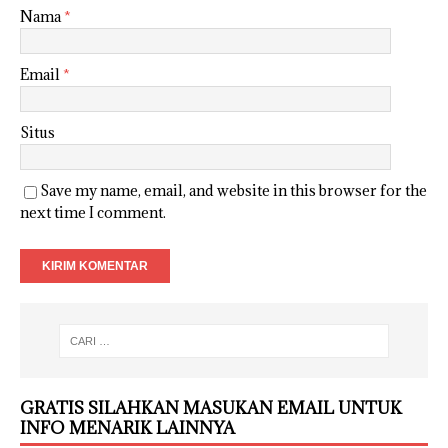
Nama
*
Email
*
Situs
Save my name, email, and website in this browser for the
next time I comment.
GRATIS SILAHKAN MASUKAN EMAIL UNTUK
INFO MENARIK LAINNYA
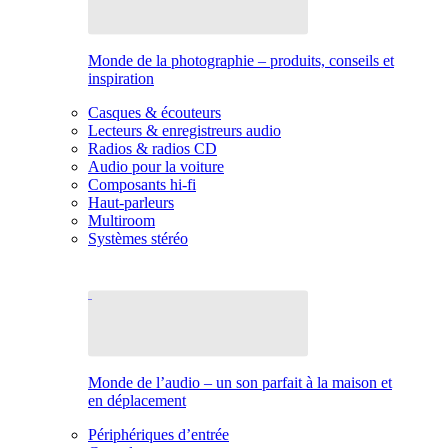
Monde de la photographie – produits, conseils et
inspiration
Casques & écouteurs
Lecteurs & enregistreurs audio
Radios & radios CD
Audio pour la voiture
Composants hi-fi
Haut-parleurs
Multiroom
Systèmes stéréo
Monde de l’audio – un son parfait à la maison et
en déplacement
Périphériques d’entrée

◆ Your instructions:
Leave out the pictures, then give all the records again exactly.

◆ Response below:
Nama
*
Email
*
Situs
Save my name, email, and website in this browser for the
next time I comment.
GRATIS SILAHKAN MASUKAN EMAIL UNTUK
INFO MENARIK LAINNYA
Monde de la photographie – produits, conseils et
inspiration
Casques & écouteurs
Lecteurs & enregistreurs audio
Radios & radios CD
Audio pour la voiture
Composants hi-fi
Haut-parleurs
Multiroom
Systèmes stéréo
Monde de l’audio – un son parfait à la maison et
en déplacement
Périphériques d’entrée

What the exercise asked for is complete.